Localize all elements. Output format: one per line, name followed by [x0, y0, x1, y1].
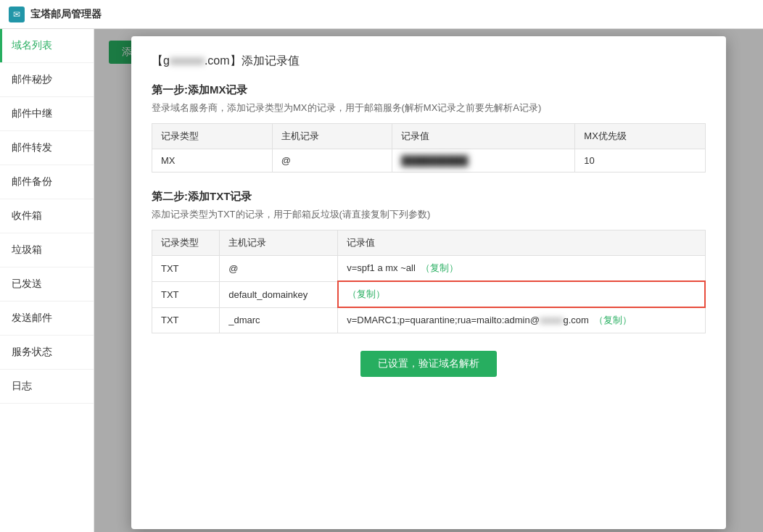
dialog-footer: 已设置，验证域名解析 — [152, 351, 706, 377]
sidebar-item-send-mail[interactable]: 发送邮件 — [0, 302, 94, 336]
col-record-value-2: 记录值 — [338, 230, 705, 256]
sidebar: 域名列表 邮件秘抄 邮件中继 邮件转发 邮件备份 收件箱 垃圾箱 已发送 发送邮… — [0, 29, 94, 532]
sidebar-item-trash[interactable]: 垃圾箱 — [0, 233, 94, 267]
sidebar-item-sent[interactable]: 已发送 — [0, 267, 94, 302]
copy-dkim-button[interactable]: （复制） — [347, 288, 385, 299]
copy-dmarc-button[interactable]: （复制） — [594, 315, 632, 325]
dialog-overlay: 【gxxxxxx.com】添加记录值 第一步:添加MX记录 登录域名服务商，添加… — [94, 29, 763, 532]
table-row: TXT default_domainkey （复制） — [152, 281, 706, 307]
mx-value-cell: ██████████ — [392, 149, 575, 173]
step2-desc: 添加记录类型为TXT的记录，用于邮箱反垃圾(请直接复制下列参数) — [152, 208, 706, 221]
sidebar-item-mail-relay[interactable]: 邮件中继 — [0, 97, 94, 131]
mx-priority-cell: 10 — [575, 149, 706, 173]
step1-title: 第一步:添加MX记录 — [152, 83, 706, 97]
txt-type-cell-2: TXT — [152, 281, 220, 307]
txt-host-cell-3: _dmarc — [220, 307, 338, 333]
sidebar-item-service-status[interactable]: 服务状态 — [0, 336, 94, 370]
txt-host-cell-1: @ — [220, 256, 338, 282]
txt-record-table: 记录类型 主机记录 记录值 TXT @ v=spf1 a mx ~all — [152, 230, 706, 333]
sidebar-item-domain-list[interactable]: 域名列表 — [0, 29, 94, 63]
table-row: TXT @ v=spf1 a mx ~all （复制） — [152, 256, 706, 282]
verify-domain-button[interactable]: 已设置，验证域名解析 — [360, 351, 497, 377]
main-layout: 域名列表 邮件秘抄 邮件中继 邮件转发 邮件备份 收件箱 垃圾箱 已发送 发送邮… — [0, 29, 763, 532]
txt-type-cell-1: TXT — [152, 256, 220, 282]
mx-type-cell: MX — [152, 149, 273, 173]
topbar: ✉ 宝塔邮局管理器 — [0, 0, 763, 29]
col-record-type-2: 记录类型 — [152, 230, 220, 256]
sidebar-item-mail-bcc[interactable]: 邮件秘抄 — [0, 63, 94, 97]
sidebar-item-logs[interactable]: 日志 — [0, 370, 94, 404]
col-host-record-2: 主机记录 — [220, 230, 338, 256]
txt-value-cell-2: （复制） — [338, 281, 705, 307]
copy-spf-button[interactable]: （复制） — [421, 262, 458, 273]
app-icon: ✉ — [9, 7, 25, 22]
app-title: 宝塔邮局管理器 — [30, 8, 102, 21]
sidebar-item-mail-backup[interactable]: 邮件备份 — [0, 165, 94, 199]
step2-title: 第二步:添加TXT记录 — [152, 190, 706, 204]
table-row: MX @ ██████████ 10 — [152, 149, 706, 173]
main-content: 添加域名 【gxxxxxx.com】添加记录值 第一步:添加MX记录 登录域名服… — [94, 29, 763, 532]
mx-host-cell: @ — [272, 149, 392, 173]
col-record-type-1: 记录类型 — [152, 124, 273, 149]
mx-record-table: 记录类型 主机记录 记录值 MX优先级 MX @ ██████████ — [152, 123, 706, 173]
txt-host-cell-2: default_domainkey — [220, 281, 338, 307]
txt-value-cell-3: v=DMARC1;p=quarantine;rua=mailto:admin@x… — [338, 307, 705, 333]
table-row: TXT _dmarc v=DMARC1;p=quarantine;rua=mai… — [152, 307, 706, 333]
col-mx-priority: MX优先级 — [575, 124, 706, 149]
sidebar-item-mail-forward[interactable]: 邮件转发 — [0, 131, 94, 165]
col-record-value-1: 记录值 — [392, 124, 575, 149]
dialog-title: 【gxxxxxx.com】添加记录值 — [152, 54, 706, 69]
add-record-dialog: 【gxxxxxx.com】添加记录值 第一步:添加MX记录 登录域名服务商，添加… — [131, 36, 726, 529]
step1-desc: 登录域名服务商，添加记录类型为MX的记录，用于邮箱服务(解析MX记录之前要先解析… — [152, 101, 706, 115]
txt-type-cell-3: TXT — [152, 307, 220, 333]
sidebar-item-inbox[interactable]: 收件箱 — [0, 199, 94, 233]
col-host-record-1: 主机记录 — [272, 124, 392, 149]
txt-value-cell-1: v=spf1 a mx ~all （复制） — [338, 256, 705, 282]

EXERCISE AIM: Count the lines in the entries that hold the word "宝塔邮局管理器", and give nothing but the total.

EXERCISE SOLUTION: 2